October 5, 2017

Solving the ‘Last Mile’ Problem in Data Science

Alex Woodie

There’s a ton of innovation occurring within the realm of data science at the moment thanks to a blossoming of machine learning technologies and techniques. But much of that innovation isn’t getting into production because of an impedance mismatch between data science and IT. Now a company called Open Data Group is aiming to close that gap with a Docker-based model deployment framework.

Open Data Group‘s CTO Stu Bailey describes the company’s FastScore framework as an abstraction layer that makes it easier for enterprise IT professionals to deploy data science models into production environments.

“We’re exclusively focused on bridging analytic professionals, data scientists, quants, model builders, analytic engineers – whatever you want to call them — and IT for deploying analytic models,” he says. “Our solution focuses on getting models deployed as durable, cloud portable assets that will have a very long life time, but can be easily changed, easily migrated.”
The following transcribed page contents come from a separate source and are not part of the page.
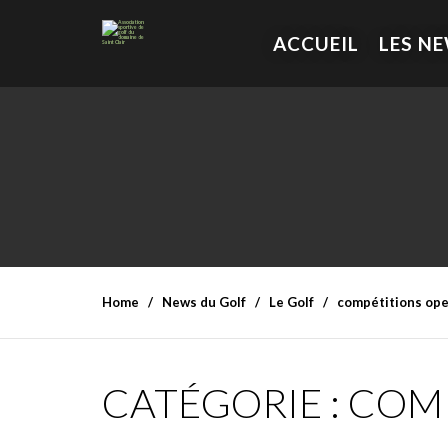
ACCUEIL
LES N
Home
News du Golf
Le Golf
compétitions op
CATÉGORIE :
COMI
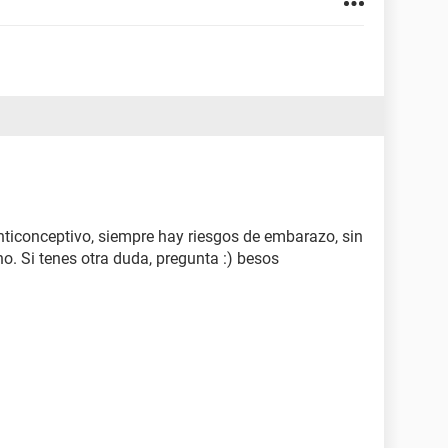
anticonceptivo, siempre hay riesgos de embarazo, sin
o. Si tenes otra duda, pregunta :) besos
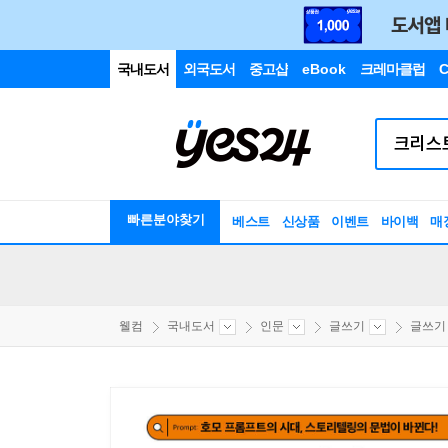
국내도서
외국도서
중고샵
eBook
크레마클럽
C
빠른분야찾기
베스트
신상품
이벤트
바이백
매
웰컴
국내도서
인문
글쓰기
글쓰기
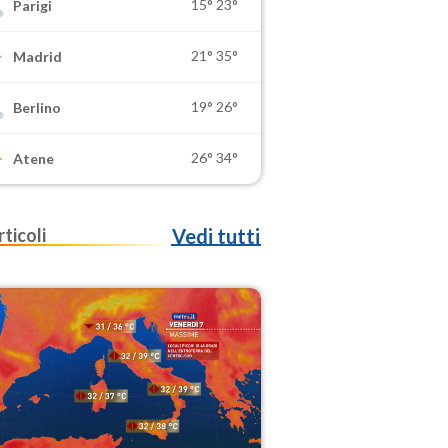
15°
23°
Parigi
21°
35°
Madrid
19°
26°
Berlino
26°
34°
Atene
rticoli
Vedi tutti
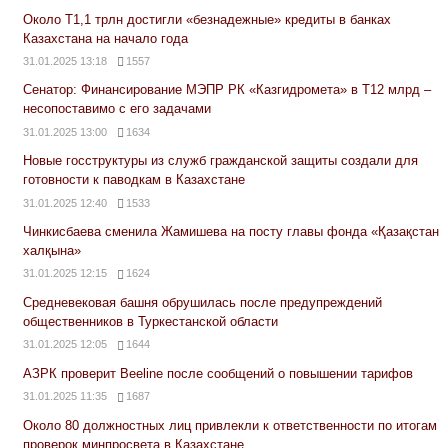
Около Т1,1 трлн достигли «безнадежные» кредиты в банках
Казахстана на начало года
31.01.2025 13:18
1557
Сенатор: Финансирование МЭПР РК «Казгидромета» в Т12 млрд –
несопоставимо с его задачами
31.01.2025 13:00
1634
Новые госструктуры из служб гражданской защиты создали для
готовности к паводкам в Казахстане
31.01.2025 12:40
1533
Чинкисбаева сменила Жамишева на посту главы фонда «Қазақстан
халқына»
31.01.2025 12:15
1624
Средневековая башня обрушилась после предупреждений
общественников в Туркестанской области
31.01.2025 12:05
1644
АЗРК проверит Beeline после сообщений о повышении тарифов
31.01.2025 11:35
1687
Около 80 должностных лиц привлекли к ответственности по итогам
проверок минпросвета в Казахстане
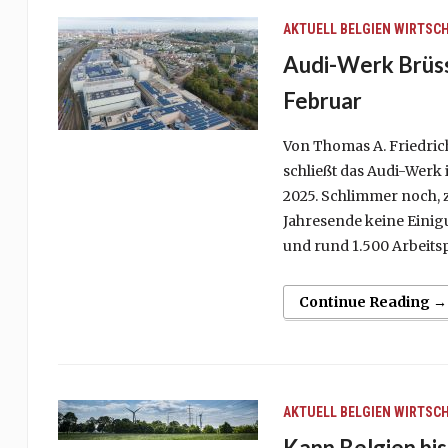
AKTUELL
BELGIEN
WIRTSC
Audi-Werk Brüsse
Februar
Von Thomas A. Friedric
schließt das Audi-Werk 
2025. Schlimmer noch, 
Jahresende keine Einigu
und rund 1.500 Arbeitsp
Continue Reading →
AKTUELL
BELGIEN
WIRTSC
Kann Belgien bi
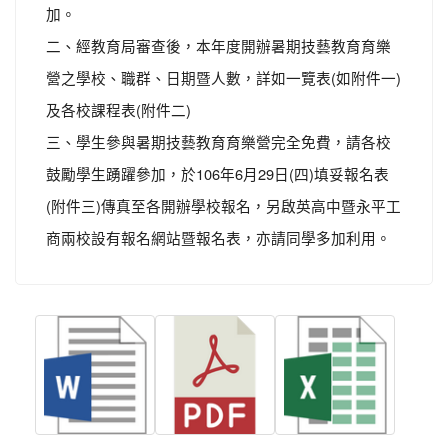
加。
二、經教育局審查後，本年度開辦暑期技藝教育育樂
營之學校、職群、日期暨人數，詳如一覽表(如附件一)
及各校課程表(附件二)
三、學生參與暑期技藝教育育樂營完全免費，請各校
鼓勵學生踴躍參加，於106年6月29日(四)填妥報名表
(附件三)傳真至各開辦學校報名，另啟英高中暨永平工
商兩校設有報名網站暨報名表，亦請同學多加利用。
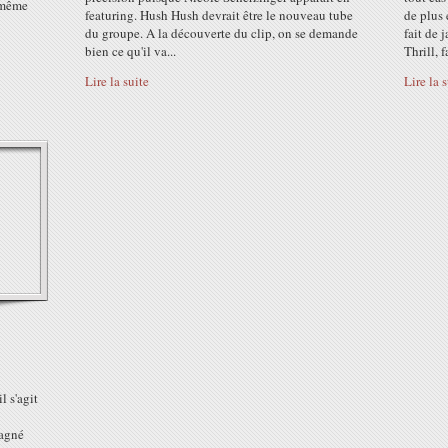
e même
featuring. Hush Hush devrait être le nouveau tube
de plus
du groupe. A la découverte du clip, on se demande
fait de
bien ce qu'il va...
Thrill, fa
Lire la suite
Lire la 
l s'agit
pagné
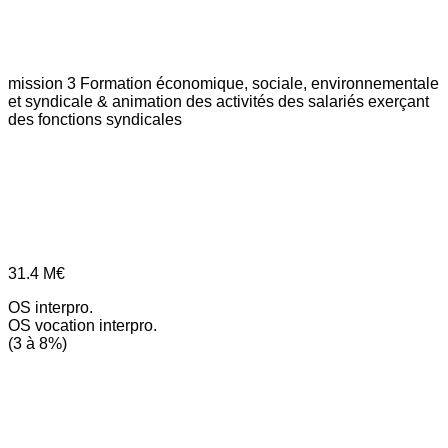
mission 3
Formation économique, sociale, environnementale
et syndicale & animation des activités des salariés exerçant
des fonctions syndicales
31.4
M€
OS interpro.
OS vocation interpro.
(3 à 8%)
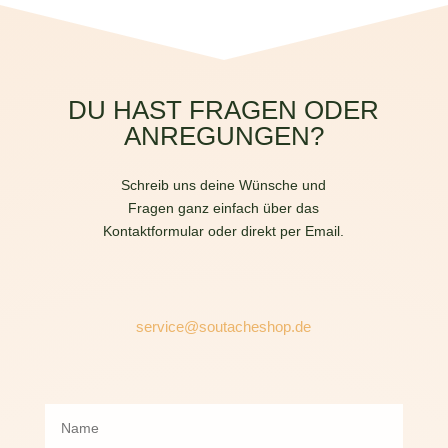
DU HAST FRAGEN ODER
ANREGUNGEN?
Schreib uns deine Wünsche und
Fragen ganz einfach über das
Kontaktformular oder direkt per Email.
service@soutacheshop.de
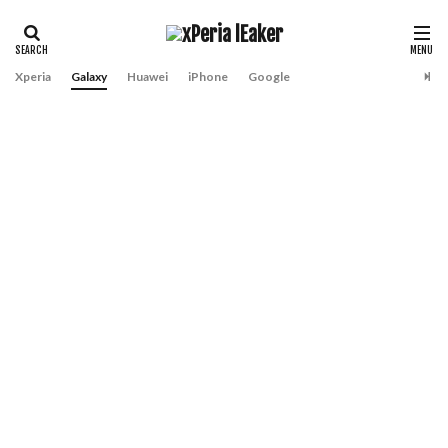
Xperia
Galaxy
Huawei
iPhone
Google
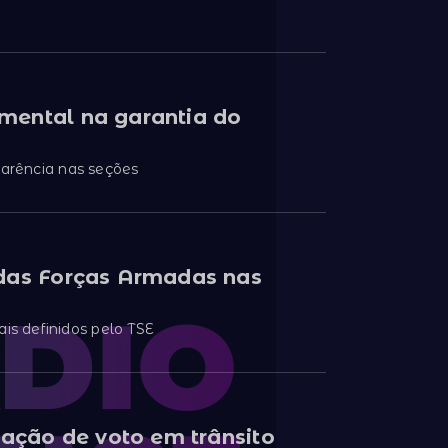
mental na garantia do
parência nas seções
 das Forças Armadas nas
ais definidos pelo TSE
tação de voto em trânsito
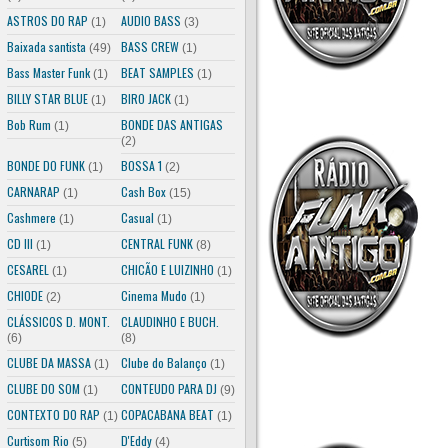
ASTROS DO RAP
AUDIO BASS
(1)
(3)
Baixada santista
BASS CREW
(49)
(1)
Bass Master Funk
BEAT SAMPLES
(1)
(1)
BILLY STAR BLUE
BIRO JACK
(1)
(1)
Bob Rum
BONDE DAS ANTIGAS
(1)
(2)
BONDE DO FUNK
BOSSA 1
(1)
(2)
CARNARAP
Cash Box
(1)
(15)
Cashmere
Casual
(1)
(1)
CD III
CENTRAL FUNK
(1)
(8)
ja salvar o arquivo e indicar a pasta na qual ele será salvo. É muito important
CESAREL
CHICÃO E LUIZINHO
(1)
(1)
CHIODE
Cinema Mudo
(2)
(1)
CLÁSSICOS D. MONT.
CLAUDINHO E BUCH.
(6)
(8)
CLUBE DA MASSA
Clube do Balanço
(1)
(1)
CLUBE DO SOM
CONTEUDO PARA DJ
(1)
(9)
CONTEXTO DO RAP
COPACABANA BEAT
(1)
(1)
Curtisom Rio
D'Eddy
(5)
(4)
FastScore doesn’t care what language or environments the analytic model is developed in. It supports models developed in Python, R, SAS, H2O.ai, and Juypter and Apache Zeppelin data science notebook, among others. Once the model is created and logged in its Avro schema, FastScore can transform it into a Docker microservice that can be called with a REST API, which IT professionals are familiar with.

“We’re exclusively focused on deployment,” Bailey says. “We have no agenda in how model building is done. We spend quite a bit of time integrating with model building tools, but our focus is building a very clear abstraction for handing off models from the data lab or the data science process into pre-production and production environments.”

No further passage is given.